**GIVEN ENTRIES:**
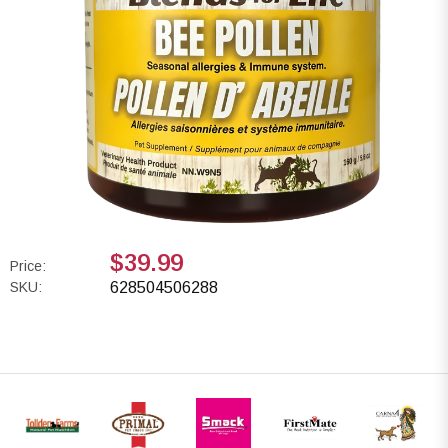
$39.99
Price:
SKU:
628504506288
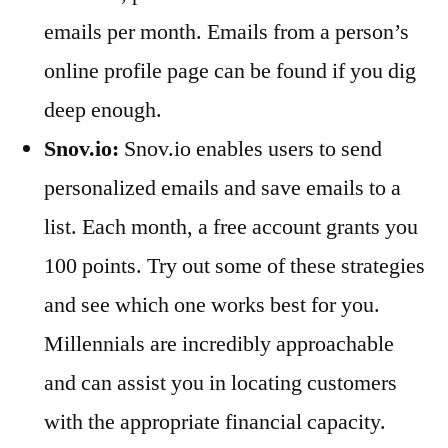
emails per month. Emails from a person’s
online profile page can be found if you dig
deep enough.
Snov.io:
Snov.io enables users to send
personalized emails and save emails to a
list. Each month, a free account grants you
100 points. Try out some of these strategies
and see which one works best for you.
Millennials are incredibly approachable
and can assist you in locating customers
with the appropriate financial capacity.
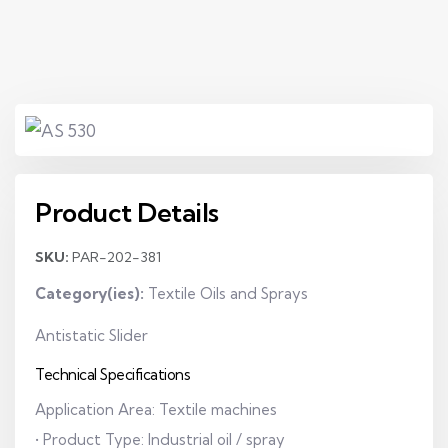
Product Details
SKU:
PAR-202-381
Category(ies):
Textile Oils and Sprays
Antistatic Slider
Technical Specifications
Application Area: Textile machines
• Product Type: Industrial oil / spray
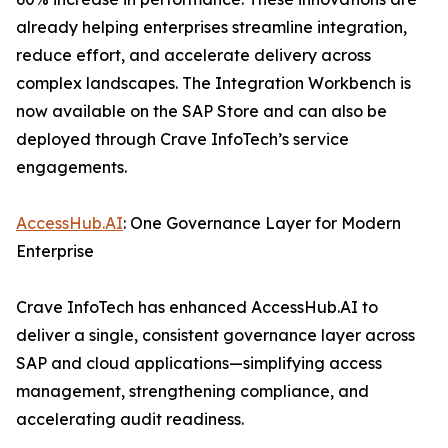
already helping enterprises streamline integration,
reduce effort, and accelerate delivery across
complex landscapes. The Integration Workbench is
now available on the SAP Store and can also be
deployed through Crave InfoTech’s service
engagements.
AccessHub.AI
: One Governance Layer for Modern
Enterprise
Crave InfoTech has enhanced AccessHub.AI to
deliver a single, consistent governance layer across
SAP and cloud applications—simplifying access
management, strengthening compliance, and
accelerating audit readiness.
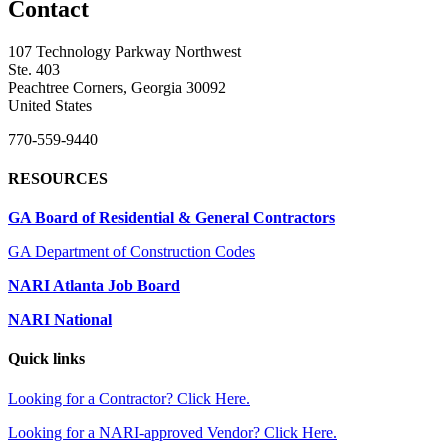
Contact
107 Technology Parkway Northwest
Ste. 403
Peachtree Corners, Georgia 30092
United States
770-559-9440
RESOURCES
GA Board of Residential & General Contractors
GA Department of Construction Codes
NARI Atlanta Job Board
NARI National
Quick links
Looking for a Contractor? Click Here.
Looking for a NARI-approved Vendor? Click Here.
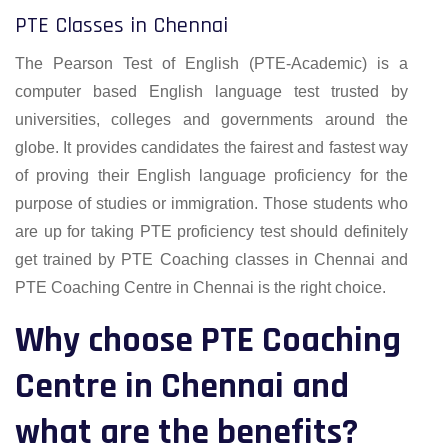
PTE Classes in Chennai
The Pearson Test of English (PTE-Academic) is a
computer based English language test trusted by
universities, colleges and governments around the
globe. It provides candidates the fairest and fastest way
of proving their English language proficiency for the
purpose of studies or immigration. Those students who
are up for taking PTE proficiency test should definitely
get trained by PTE Coaching classes in Chennai and
PTE Coaching Centre in Chennai is the right choice.
Why choose PTE Coaching
Centre in Chennai and
what are the benefits?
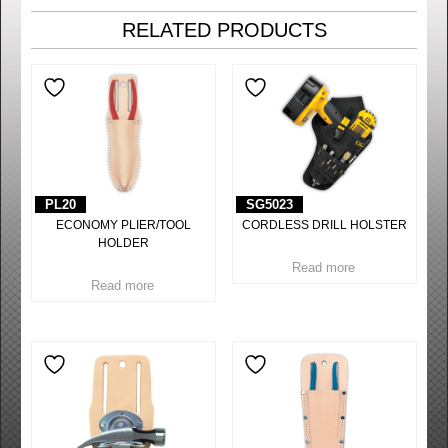
RELATED PRODUCTS
PL20
SG5023
ECONOMY PLIER/TOOL
CORDLESS DRILL HOLSTER
HOLDER
Read more
Read more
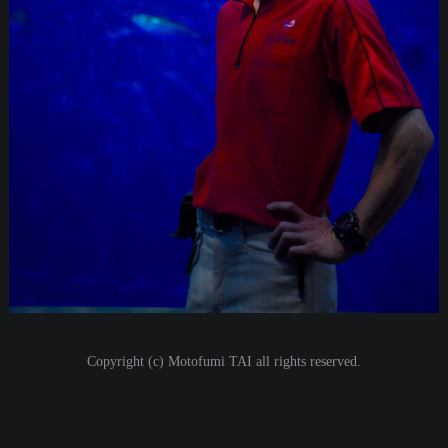
i
o
n
Copyright (c) Motofumi TAI all rights reserved.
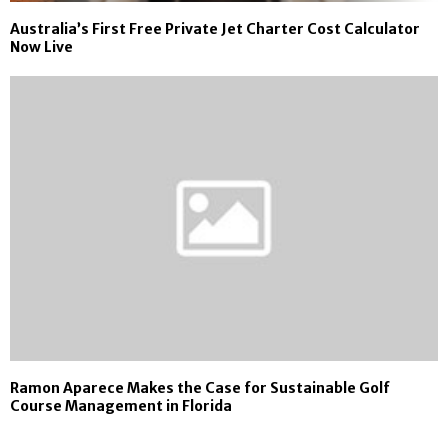
Australia’s First Free Private Jet Charter Cost Calculator
Now Live
Ramon Aparece Makes the Case for Sustainable Golf
Course Management in Florida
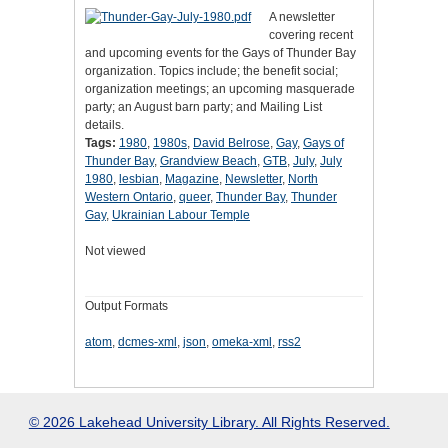
A newsletter
covering recent
and upcoming events for the Gays of Thunder Bay
organization. Topics include; the benefit social;
organization meetings; an upcoming masquerade
party; an August barn party; and Mailing List
details.
Tags:
1980
,
1980s
,
David Belrose
,
Gay
,
Gays of
Thunder Bay
,
Grandview Beach
,
GTB
,
July
,
July
1980
,
lesbian
,
Magazine
,
Newsletter
,
North
Western Ontario
,
queer
,
Thunder Bay
,
Thunder
Gay
,
Ukrainian Labour Temple
Not viewed
Output Formats
atom
,
dcmes-xml
,
json
,
omeka-xml
,
rss2
© 2026 Lakehead University Library. All Rights Reserved.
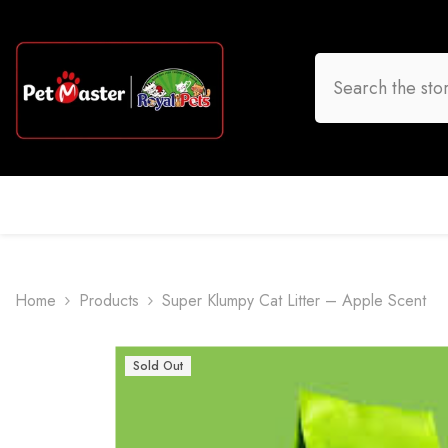
Skip To Content
HOME
DOG
CAT
BIRD
FISH
O
Home
Products
Super Klumpy Cat Litter – Apple Scent
Sold Out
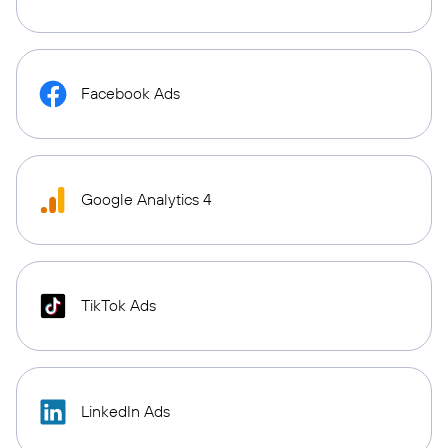
Facebook Ads
Google Analytics 4
TikTok Ads
LinkedIn Ads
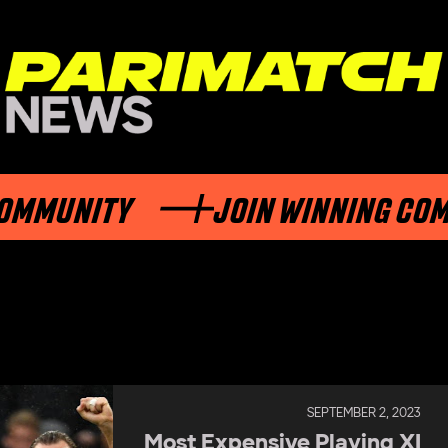
Y
JOIN WINNING COMMUNITY
SEPTEMBER 2, 2023
Most Expensive Playing XI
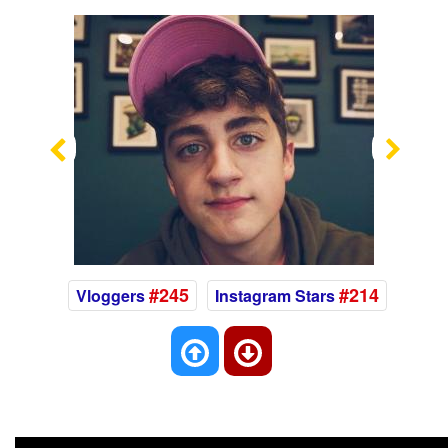
Previous
Nex
#245
#214
Vloggers
Instagram Stars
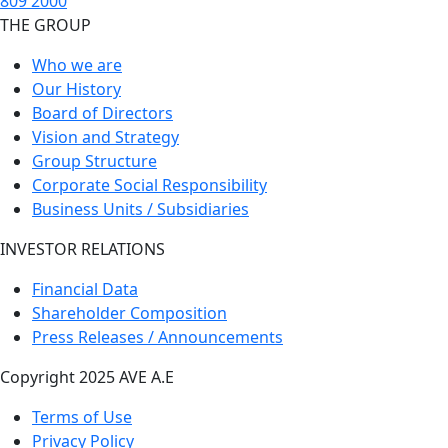
809 2000
THE GROUP
Who we are
Our History
Board of Directors
Vision and Strategy
Group Structure
Corporate Social Responsibility
Business Units / Subsidiaries
INVESTOR RELATIONS
Financial Data
Shareholder Composition
Press Releases / Announcements
Copyright 2025 AVE A.E
Terms of Use
Privacy Policy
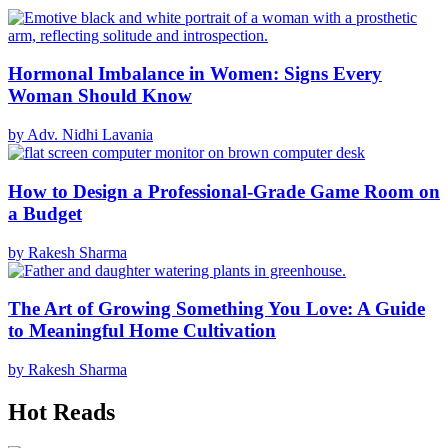
Hormonal Imbalance in Women: Signs Every
Woman Should Know
by Adv. Nidhi Lavania
How to Design a Professional-Grade Game Room on
a Budget
by Rakesh Sharma
The Art of Growing Something You Love: A Guide
to Meaningful Home Cultivation
by Rakesh Sharma
Hot Reads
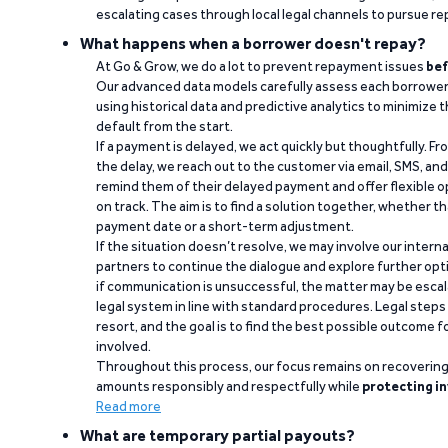
escalating cases through local legal channels to pursue r
What happens when a borrower doesn't repay?
At Go & Grow, we do a lot to prevent repayment issues
bef
Our advanced data models carefully assess each borrower
using historical data and predictive analytics to minimize t
default from the start.
If a payment is delayed, we act quickly but thoughtfully. Fro
the delay, we reach out to the customer via email, SMS, an
remind them of their delayed payment and offer flexible o
on track. The aim is to find a solution together, whether 
payment date or a short-term adjustment.
If the situation doesn’t resolve, we may involve our intern
partners to continue the dialogue and explore further opt
if communication is unsuccessful, the matter may be escal
legal system in line with standard procedures. Legal steps 
resort, and the goal is to find the best possible outcome 
involved.
Throughout this process, our focus remains on recoverin
amounts responsibly and respectfully while
protecting in
Read more
What are temporary partial payouts?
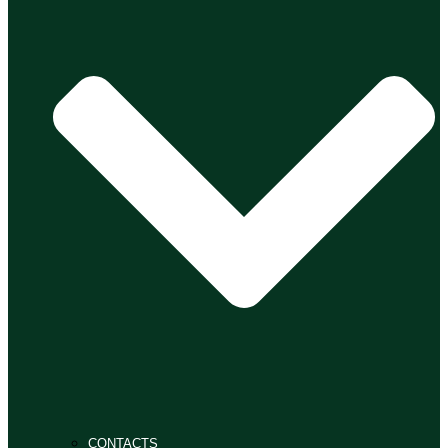
CONTACTS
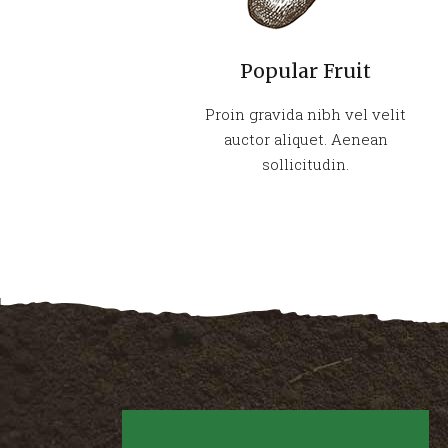
Popular Fruit
Proin gravida nibh vel velit
auctor aliquet. Aenean
sollicitudin.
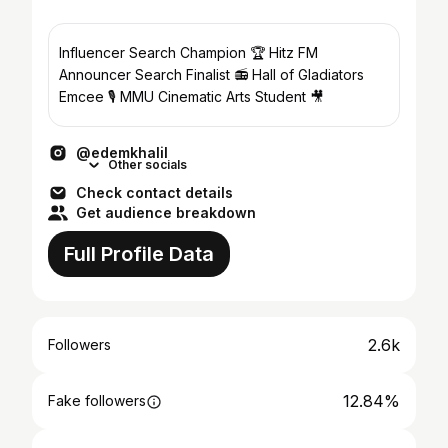
Influencer Search Champion 🏆 Hitz FM
Announcer Search Finalist 📻 Hall of Gladiators
Emcee 🎙 MMU Cinematic Arts Student 🎥
@edemkhalil
Other socials
Check contact details
Get audience breakdown
Full Profile Data
2.6k
Followers
12.84%
Fake followers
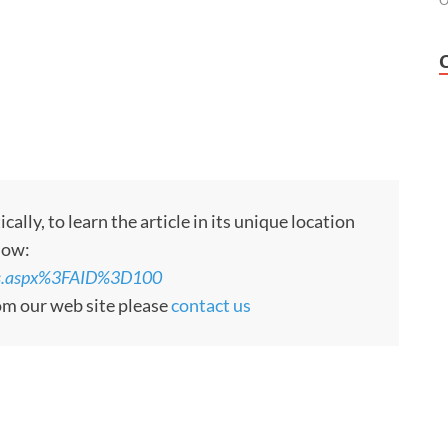
O
ly, to learn the article in its unique location
low:
rts.aspx%3FAID%3D100
rom our web site please
contact us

**TASK OBJECTIVE:**
Leave the pictures out and output the rest of the data word for word.

**RESPONSE AREA:**
$39.99
Price:
SKU:
628504506288
emails per month. Emails from a person’s
online profile page can be found if you dig
deep enough.
Snov.io:
Snov.io enables users to send
personalized emails and save emails to a
list. Each month, a free account grants you
100 points. Try out some of these strategies
and see which one works best for you.
Millennials are incredibly approachable
and can assist you in locating customers
with the appropriate financial capacity.
Product Details
SKU:
PAR-202-381
Category(ies):
Textile Oils and Sprays
Antistatic Slider
Technical Specifications
Application Area: Textile machines
• Product Type: Industrial oil / spray
already helping enterprises streamline integration,
reduce effort, and accelerate delivery across
complex landscapes. The Integration Workbench is
now available on the SAP Store and can also be
deployed through Crave InfoTech’s service
engagements.
AccessHub.AI
: One Governance Layer for Modern
Enterprise
Crave InfoTech has enhanced AccessHub.AI to
deliver a single, consistent governance layer across
SAP and cloud applications—simplifying access
management, strengthening compliance, and
accelerating audit readiness.
Contact
107 Technology Parkway Northwest
Ste. 403
Peachtree Corners, Georgia 30092
United States
770-559-9440
RESOURCES
GA Board of Residential & General Contractors
GA Department of Construction Codes
NARI Atlanta Job Board
NARI National
Quick links
Looking for a Contractor? Click Here.
Looking for a NARI-approved Vendor? Click Here.
PTE Classes in Chennai
The Pearson Test of English (PTE-Academic) is a
computer based English language test trusted by
universities, colleges and governments around the
globe. It provides candidates the fairest and fastest way
of proving their English language proficiency for the
purpose of studies or immigration. Those students who
are up for taking PTE proficiency test should definitely
get trained by PTE Coaching classes in Chennai and
PTE Coaching Centre in Chennai is the right choice.
Why choose PTE Coaching
Centre in Chennai and
what are the benefits?
RELATED PRODUCTS
PL20
SG5023
ECONOMY PLIER/TOOL
CORDLESS DRILL HOLSTER
HOLDER
Read more
Read more
i
o
n
Copyright (c) Motofumi TAI all rights reserved.
Australia’s First Free Private Jet Charter Cost Calculator
Now Live
Ramon Aparece Makes the Case for Sustainable Golf
Course Management in Florida
A newsletter
covering recent
and upcoming events for the Gays of Thunder Bay
organization. Topics include; the benefit social;
organization meetings; an upcoming masquerade
party; an August barn party; and Mailing List
details.
Tags:
1980
,
1980s
,
David Belrose
,
Gay
,
Gays of
Thunder Bay
,
Grandview Beach
,
GTB
,
July
,
July
1980
,
lesbian
,
Magazine
,
Newsletter
,
North
Western Ontario
,
queer
,
Thunder Bay
,
Thunder
Gay
,
Ukrainian Labour Temple
Not viewed
Output Formats
atom
,
dcmes-xml
,
json
,
omeka-xml
,
rss2
© 2026 Lakehead University Library. All Rights Reserved.
Skip To Content
HOME
DOG
CAT
BIRD
FISH
O
Home
Products
Super Klumpy Cat Litter – Apple Scent
Sold Out
Facebook Ads
Google Analytics 4
TikTok Ads
LinkedIn Ads
Y
JOIN WINNING COMMUNITY
SEPTEMBER 2, 2023
Most Expensive Playing XI
Previous
Nex
#245
#214
Vloggers
Instagram Stars
809 2000
THE GROUP
Who we are
Our History
Board of Directors
Vision and Strategy
Group Structure
Corporate Social Responsibility
Business Units / Subsidiaries
INVESTOR RELATIONS
Financial Data
Shareholder Composition
Press Releases / Announcements
Copyright 2025 AVE A.E
Terms of Use
Privacy Policy
Hormonal Imbalance in Women: Signs Every
Woman Should Know
by Adv. Nidhi Lavania
How to Design a Professional-Grade Game Room on
a Budget
by Rakesh Sharma
The Art of Growing Something You Love: A Guide
to Meaningful Home Cultivation
by Rakesh Sharma
Hot Reads
escalating cases through local legal channels to pursue r
What happens when a borrower doesn't repay?
At Go & Grow, we do a lot to prevent repayment issues
bef
Our advanced data models carefully assess each borrower
using historical data and predictive analytics to minimize t
default from the start.
If a payment is delayed, we act quickly but thoughtfully. Fro
the delay, we reach out to the customer via email, SMS, an
remind them of their delayed payment and offer flexible o
on track. The aim is to find a solution together, whether 
payment date or a short-term adjustment.
If the situation doesn’t resolve, we may involve our intern
partners to continue the dialogue and explore further opt
if communication is unsuccessful, the matter may be escal
legal system in line with standard procedures. Legal steps 
resort, and the goal is to find the best possible outcome 
involved.
Throughout this process, our focus remains on recoverin
amounts responsibly and respectfully while
protecting in
Read more
What are temporary partial payouts?
CONTACTS
Popular Fruit
Proin gravida nibh vel velit
auctor aliquet. Aenean
sollicitudin.
Influencer Search Champion 🏆 Hitz FM
Announcer Search Finalist 📻 Hall of Gladiators
Emcee 🎙 MMU Cinematic Arts Student 🎥
@edemkhalil
Other socials
Check contact details
Get audience breakdown
Full Profile Data
2.6k
Followers
12.84%
Fake followers
O
ly, to learn the article in its unique location
low:
rts.aspx%3FAID%3D100
rom our web site please
contact us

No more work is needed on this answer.